## Numpy Arrays

A numpy array is a grid of values, all of the same type, and is indexed by a tuple of nonnegative integers. The number of dimensions is the rank of the array; the shape of an array is a tuple of integers giving the size of the array along each dimension.

NumPy’s array class is called **ndarray**. It is also known by the alias **array**. There are several ways to create arrays.

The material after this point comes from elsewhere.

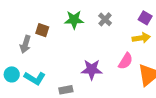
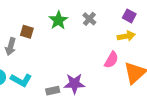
green star: (74, 20) -> (58, 20), turned -30
purple star: (92, 70) -> (74, 84), moved

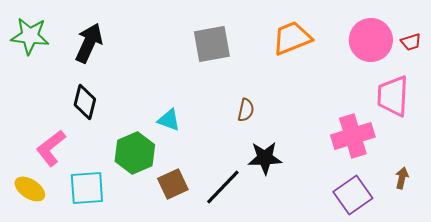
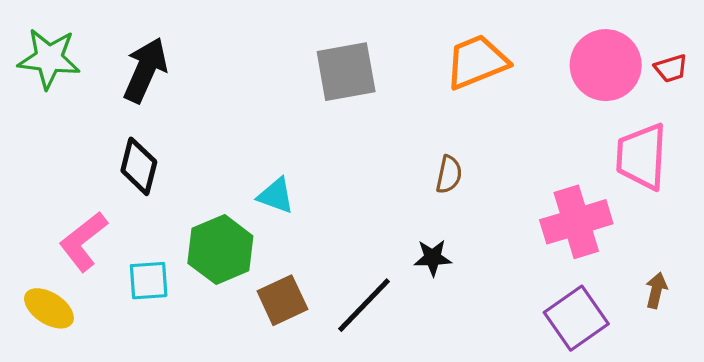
brown semicircle: (246, 110) -> (449, 174), moved
black star: (265, 158) -> (433, 258), size x0.7
cyan square: (87, 188) -> (149, 281), moved, size x0.7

**ndarray**: Is a multidimensional, homogeneous array of fixed-size items. In Numpy dimensions are called axes.
The number of axes is called rank.


The most important attributes of an ndarray object are:

* **ndarray.ndim** - the number of axes (dimensions) of the array.
* **ndarray.shape** - the dimensions of the array. For a matrix with n rows and m columns, shape will be (n,m).
* **ndarray.size** - the total number of elements of the array.
* **ndarray.dtype** - numpy.int32, numpy.int16, and numpy.float64 are some examples.
* **ndarray.itemsize** - the size in bytes of elements of the array. For example, elements of type float64 has itemsize 8 (=64/8)

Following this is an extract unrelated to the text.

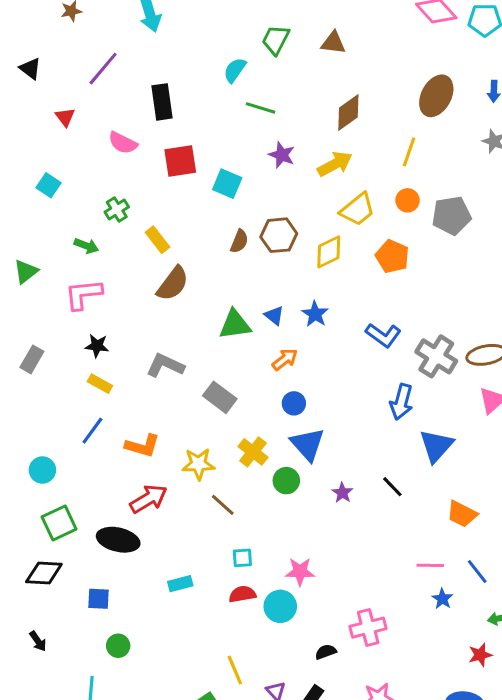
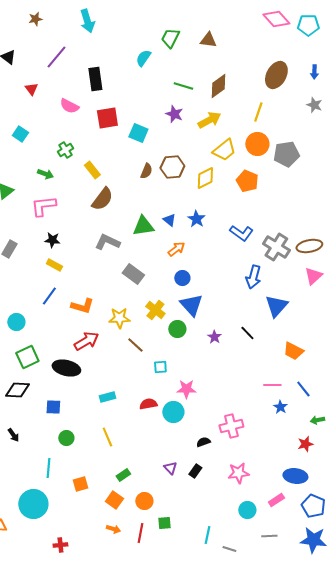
green line: (261, 108) -> (183, 86), moved
orange circle: (408, 200) -> (257, 144), size x1.5
gray L-shape: (165, 365) -> (107, 242), moved
cyan square: (242, 558) -> (160, 367), moved
yellow line: (235, 670) -> (107, 437), moved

To use numpy need to import the numpy module as follows.

In [1]:
import numpy as np # naming import convention

## Creating numpy arrays

There are a number of ways to initialize new numpy arrays, for example from

* a Python list or tuples or
* using functions that are dedicated to generating numpy arrays, such as arange, linspace, etc.

### From lists
For example, to create new vector and matrix arrays from Python lists we can use the numpy.array function.

In [2]:
v = np.array([1,2,3,4])
v

array([1, 2, 3, 4])

In [3]:
M = np.array([[1, 2], [3, 4]])
M

array([[1, 2],
       [3, 4]])

The v and M objects are both of the type ndarray that the numpy module provides.The difference between the v and M arrays is only their shapes.

In [4]:
print('Shape of v: ', np.shape(v))
print('Shape of M: ', np.shape(M))

Shape of v:  (4,)
Shape of M:  (2, 2)


Alternatively, We can get information about the shape of an array by using the ndarray.shape property :

In [5]:
M.shape

(2, 2)

Equivalently, we can get information about the size of the two ndarrays, namely the total number of elements in the array.

In [6]:
M.size

4

In [7]:
v.size

4

Similary we can use python list to create numpy matrix

In [8]:
c = np.matrix([[0,2,4],
               [1,5,-2],
               [1,0,1]])
c

matrix([[ 0,  2,  4],
        [ 1,  5, -2],
        [ 1,  0,  1]])

## Note: 
Numpy matrices are strictly 2-dimensional, while numpy arrays (ndarrays) are N-dimensional.
The main advantage of numpy matrices is that they provide a convenient notation for matrix multiplication: if a and b are matrices, then a*b is their matrix product.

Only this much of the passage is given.